Below is the 4th meaning and example sentence for the verb "tell", from Oxford Advanced Learner's Dictionary.

  1. [intransitive] (informal) to let somebody know a secret

e.g.) 'Who are you going out with tonight?' 'That would be telling!'(=it's a secret)

Is "telling" in bold a gerund, or just a present participle that forms a present-continuous form along with "be" in front of it?
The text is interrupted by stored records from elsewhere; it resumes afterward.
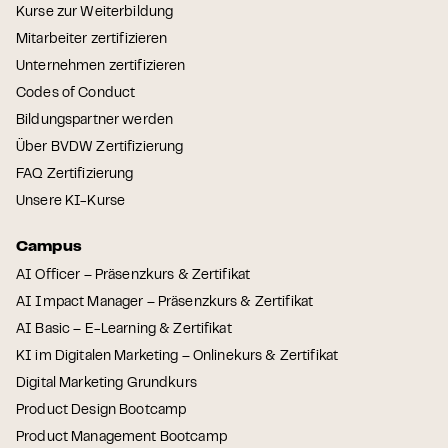
Kurse zur Weiterbildung
Mitarbeiter zertifizieren
Unternehmen zertifizieren
Codes of Conduct
Bildungspartner werden
Über BVDW Zertifizierung
FAQ Zertifizierung
Unsere KI-Kurse
Campus
AI Officer – Präsenzkurs & Zertifikat
AI Impact Manager – Präsenzkurs & Zertifikat
AI Basic – E-Learning & Zertifikat
KI im Digitalen Marketing – Onlinekurs & Zertifikat
Digital Marketing Grundkurs
Product Design Bootcamp
Product Management Bootcamp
  • It looks like an adjective.
    – user178049
    Aug 5 '17 at 14:38

You could interpret this as a conditional continuous conjugation of the verb "to tell." After all, you could conjugate this differently with the same meaning:

I'll never tell!

I think, however, that using "that" as the subject makes it problematic to do so. "That" is not a reasonable subject for an intransitive usage of "to tell." (That will never tell doesn't make sense.) Therefore, I'd say this sentence is "that" + linking verb + a gerund complement.

In other words, I would interpret this as a continuous form:

I would be telling!

But I would interpret this as a gerund complement:

That would be telling!

In short, that in this sentence is not doing the telling. It's referring to the speaker's telling.

  • Thank you for answering very much. Your answer makes sense. So I think, to interpret it to my own language, you're saying that "that" in the sentence is not the one who does telling but the action of "telling" itself and that "telling" in the sentence is a gerund. Have I correctly understood your idea? Feb 22 '18 at 19:50
  • @SmartHumanism Yes, I believe you have understood. More specifically, I would say "that" refers implicitly to an idea like "answering your question." So the sentence could be rephrased as "answering your question would be telling." Here, I would say that answering and telling are both gerunds and are complements. Feb 22 '18 at 20:11

Telling may be (and seems to be in your example) a noun meaning an act of narration or disclosing information. In that case, it can't be used without a determiner.

The link to the use of "telling" as a noun

So if you mean to say that the name of a person you are going out with will be announced later, it might be "There would be a telling about it"-- There's neither gerund or participle in the phrase.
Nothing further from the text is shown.